The British Council of Churches was created in 1942. Archbishop William Temple described it as ‘the counterpart in our country of the World Council’ of Churches’. It began with sixteen member denominations and its Basis was the same as that agreed in 1938 for the proposed World Council of Churches:
‘A fellowship of churches which accept our Lord Jesus Christ as God and Saviour.’
However, this was tempered ‘with the understanding that any body which has hitherto been represented on the Commission (of the Churches for International Friendship and Social Responsibility) shall continue in membership of the Council, if so willing, even though it does not itself accept the basis’.
This enabled the Society of Friends and the Unitarian and Free Christian Churches to be associated with the new body. The Roman Catholic Church was unable to be a member for its own reasons but after the Second Vatican Council’s Decree on Ecumenism, it was invited as an observer and continued its involvement until 1990 when the BCC gave way to the new ‘Churches Together’ ecumenical instruments.
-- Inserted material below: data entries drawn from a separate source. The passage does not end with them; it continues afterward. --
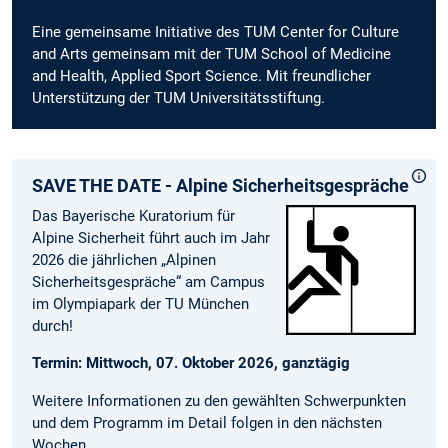
Eine gemeinsame Initiative des TUM Center for Culture
and Arts gemeinsam mit der TUM School of Medicine
and Health, Applied Sport Science. Mit freundlicher
Unterstützung der TUM Universitätsstiftung.
SAVE THE DATE - Alpine Sicherheitsgespräche
Das Bayerische Kuratorium für
Alpine Sicherheit führt auch im Jahr
2026 die jährlichen „Alpinen
Sicherheitsgespräche“ am Campus
im Olympiapark der TU München
durch!
Termin: Mittwoch, 07. Oktober 2026, ganztägig
Weitere Informationen zu den gewählten Schwerpunkten
und dem Programm im Detail folgen in den nächsten
Wochen.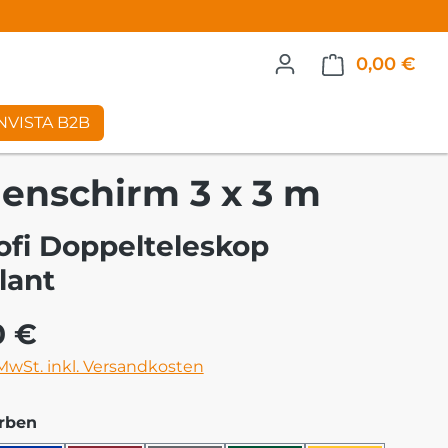
0,00 €
War
NVISTA B2B
enschirm 3 x 3 m
ofi Doppelteleskop
lant
eis:
0 €
 MwSt. inkl. Versandkosten
auswählen
rben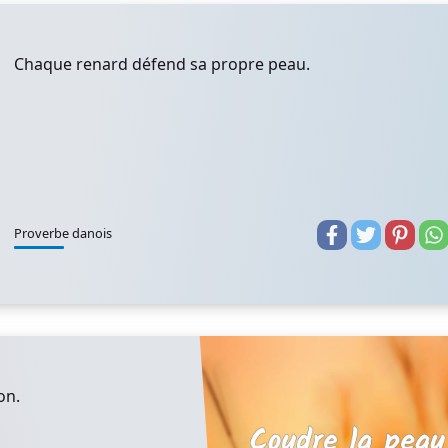
Chaque renard défend sa propre peau.
Proverbe danois
on.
(Taken from From Councils of Churches to Churches Together, 2004, by Colin Davey and Martin Reardon)
Resources
The BCC story (available to download below), is set out in the panels designed by Alan Dawkins and is accompanied by notes written by Colin Davey which accompany it. Together they portray visually and verbally, in a brief, entertaining, but accurate way, the main events in the life of the British Council of Churches between 1940 and 1990, including some account of its origins and some indication of the ecumenical events in the life of the churches and of its sister-councils in Ireland, Scotland and Wales.
The Not Strangers But Pilgrims Inter-Church Process facilitated the shift from BCC to the new Churches Together ecumenical instruments.